I must confess that when my eye caught Table 1 on page 3, I skipped the intervening text and went straight for the numbers, which puzzled me considerably, because I could not see that any apples or broccoli inputs were specified.  But then I went back and read what Professor Kliman had written [always a good idea, by the way], and there it was in black and white.  "Apples (good A) and broccoli (good B) grow on their own."  Whoa!

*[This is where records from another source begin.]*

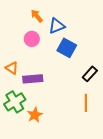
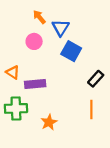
blue triangle: (57, 26) -> (61, 28), turned -36
green cross: (15, 102) -> (16, 108), turned 30
orange star: (35, 115) -> (49, 122), moved

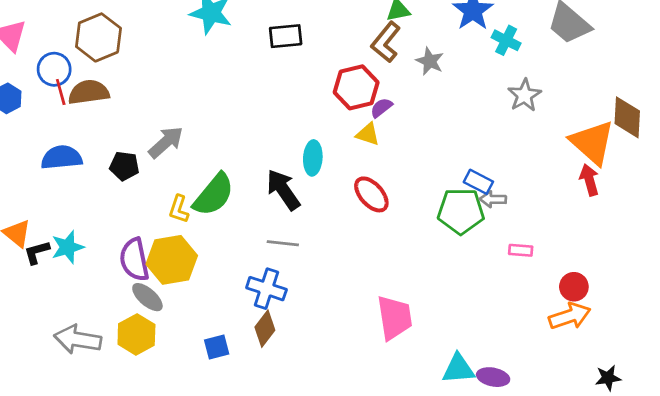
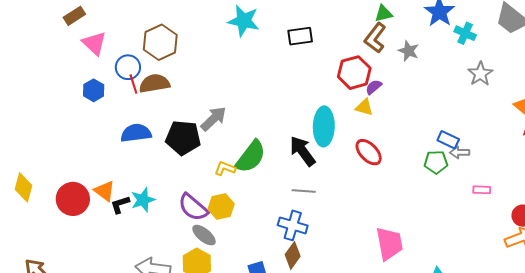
cyan ellipse: (313, 158) -> (324, 126), size x1.5
black pentagon: (124, 166) -> (183, 138), size x1.6
yellow L-shape: (179, 209) -> (225, 168), turned 95
green pentagon: (461, 211) -> (436, 162), size x0.7
purple semicircle: (134, 260) -> (193, 207), turned -36
yellow hexagon: (172, 260) -> (221, 207), size x0.7

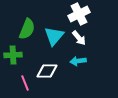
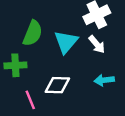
cyan arrow: (78, 61) -> (104, 80), moved

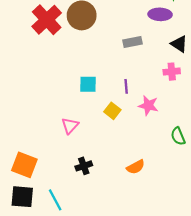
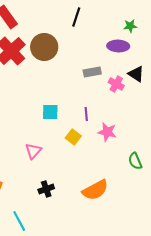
pink cross: (172, 72) -> (116, 84), moved, turned 35
orange semicircle: (136, 167) -> (95, 190), size x1.5

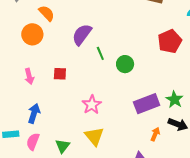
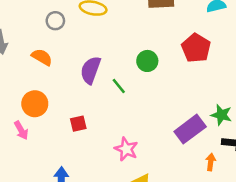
orange circle: (32, 34) -> (35, 104), moved
green circle: (125, 64) -> (147, 61), moved
pink arrow: (29, 76) -> (21, 130), moved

I said to myself.  This is very strange indeed.

Let me break into my response to explain something to my readers.  Professor Kliman knows all about what I am going to say, being a professional economist, but my readership [such of it as is still with me] consists of philosophers and artists and Lord knows whom else, so this may be news to them.

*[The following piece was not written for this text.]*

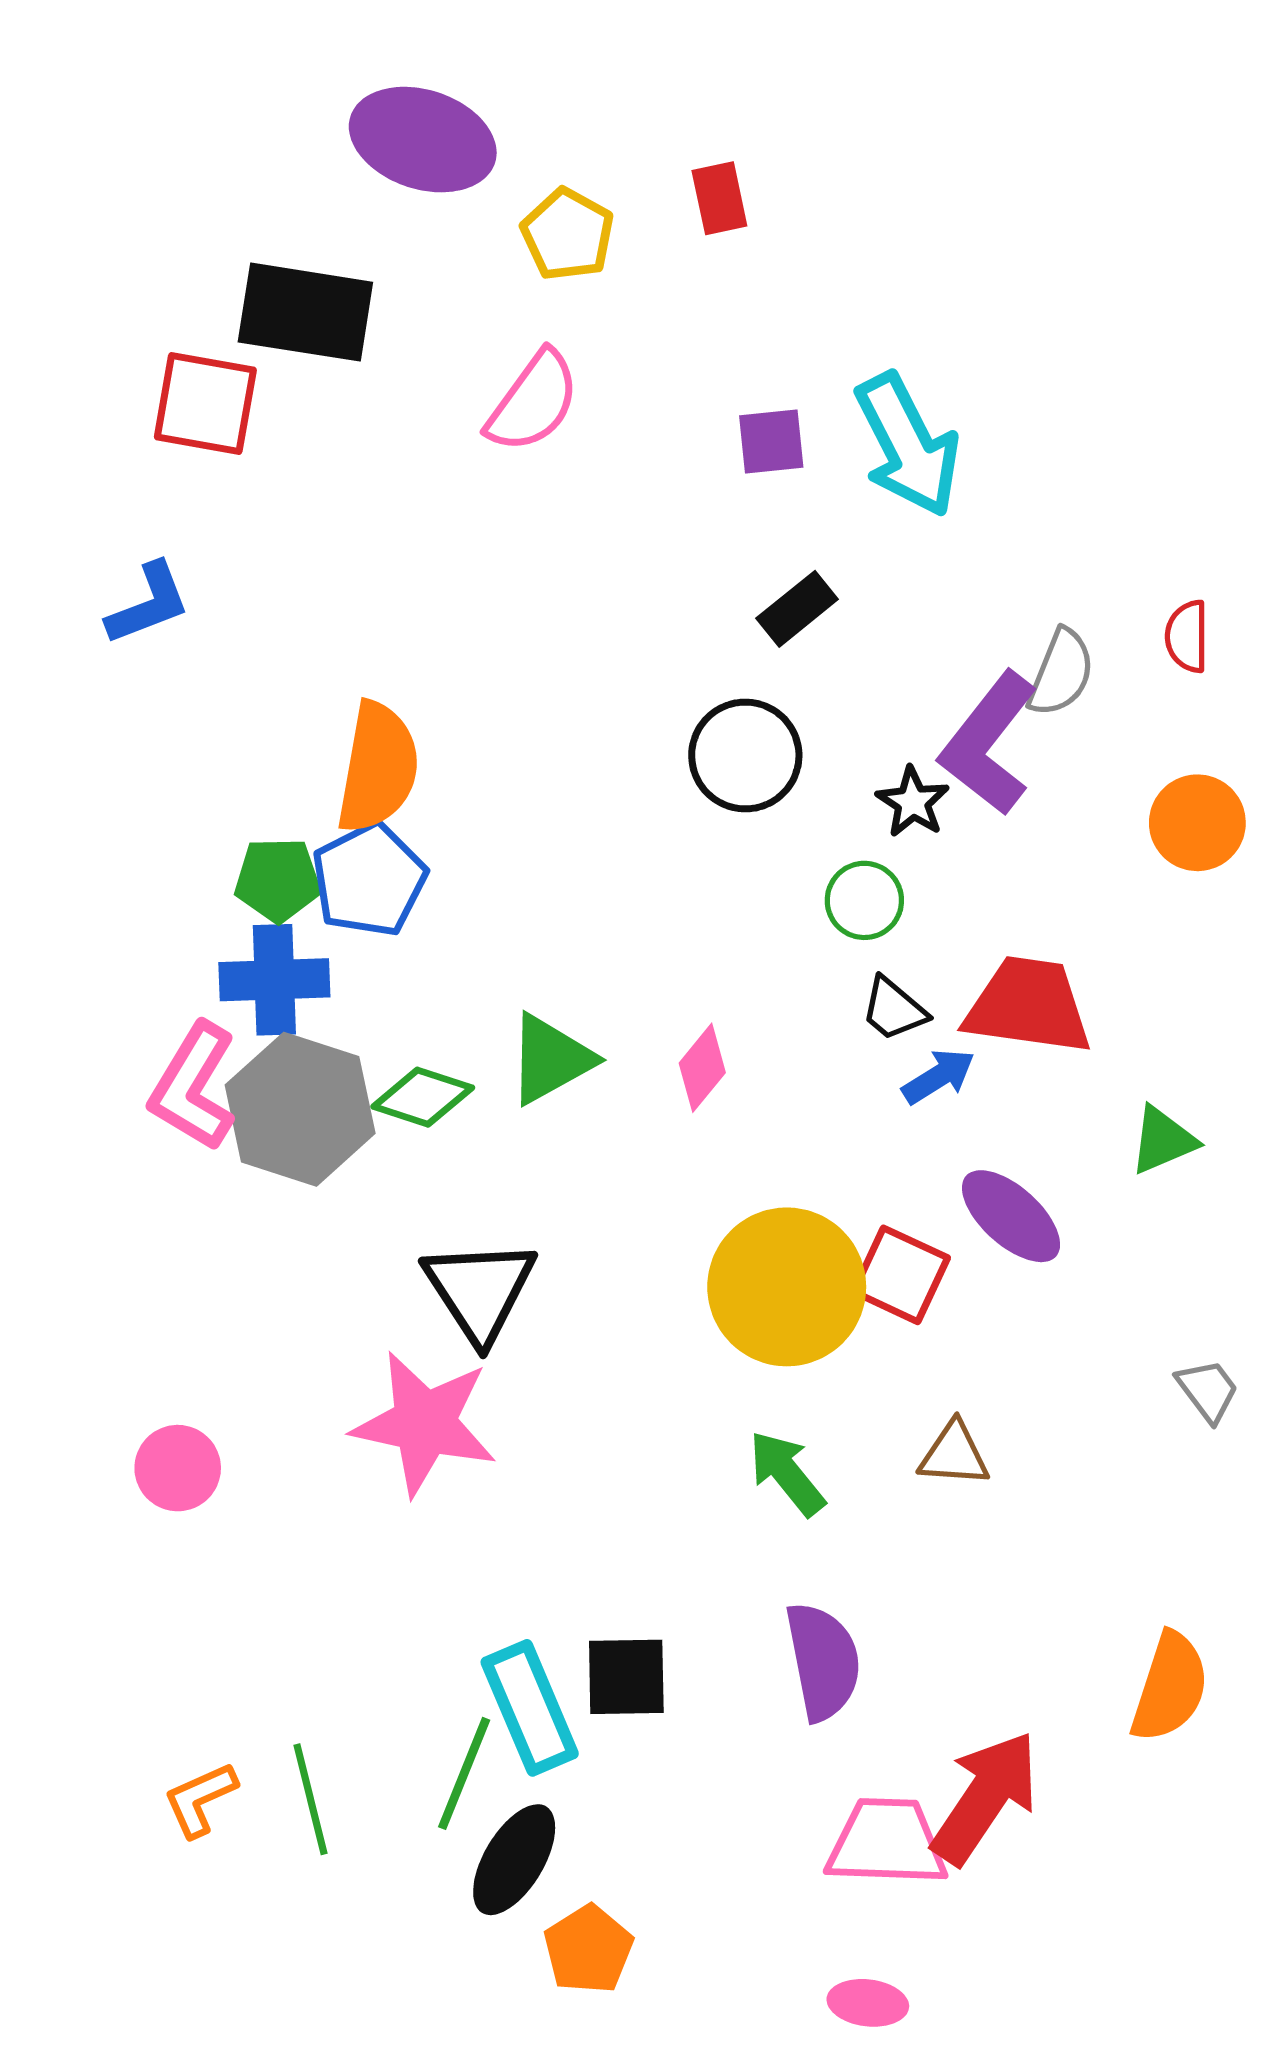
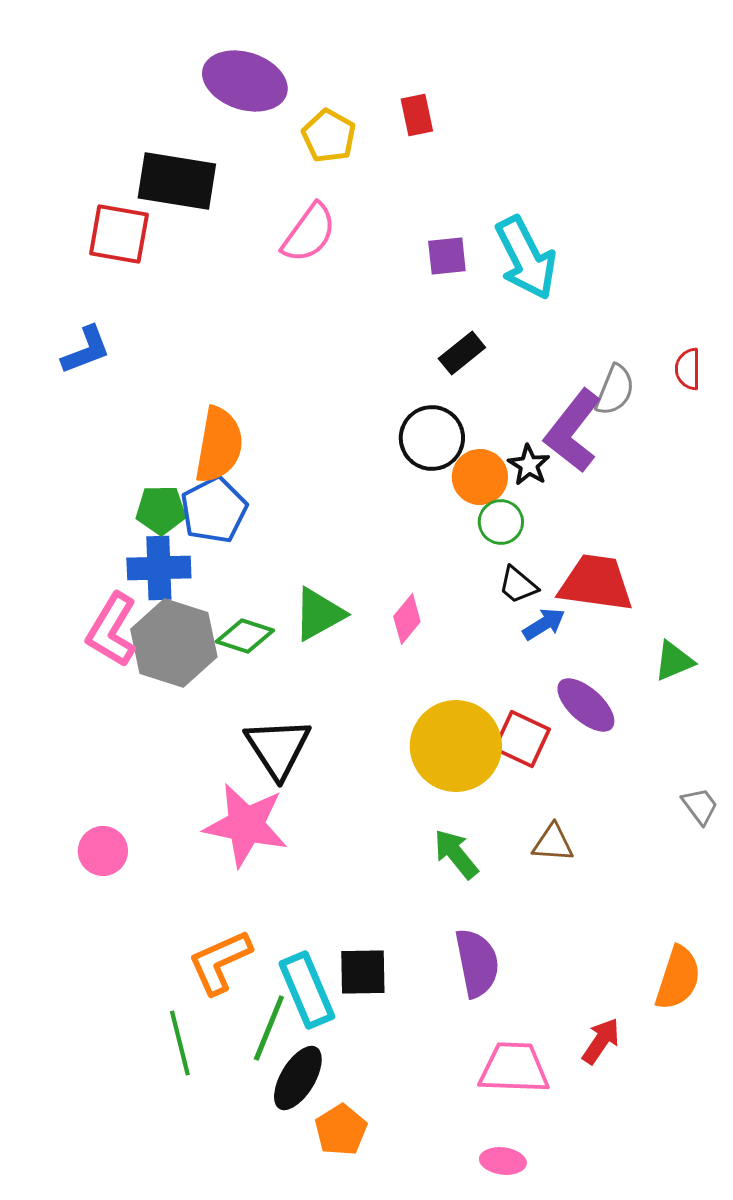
orange circle: (1197, 823) -> (480, 477), moved
red arrow: (985, 1798) -> (601, 1041), moved, size x0.6
orange L-shape: (200, 1799) -> (220, 962), moved, size x1.5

The discipline of economics as we now know it got its start in the eighteenth century with the work of several Frenchmen who came to be known in the trade as Physiocrats.  The central idea they gave to posterity was that an economy is actually an organized process of cyclical reproduction, in which what is produced as output in one cycle of production serves as input into production in the next cycle of production.  They had in mind agriculture, in which some of the crop is set aside as seed for the next planting, but their idea has quite general application.  Both Adam Smith and David Ricardo adopted this way of thinking about the economy, and Ricardo especially made it central to his analysis.  Ricardo was of course well aware that one can find some things for sale in the market that are not reproducible in the way imagined by the Physiocrats.  His examples were old master paintings and fine wines grown on a particular side of the hill [you gotta love Ricardo!].  The prices of these things, no doubt, he said, were determined by the intersection of supply  and demand -- by their scarcity  and by how much buyers wanted them.  But Ricardo brushed these aside as of no interest, because, he thought, they were not typical of the commodities being poured out of the factories or grown on the entrepreneurial farms in nineteenth century England.  The prices of those commodities, Ricardo said, were determined by the amount of labor required, either directly or indirectly, for their production.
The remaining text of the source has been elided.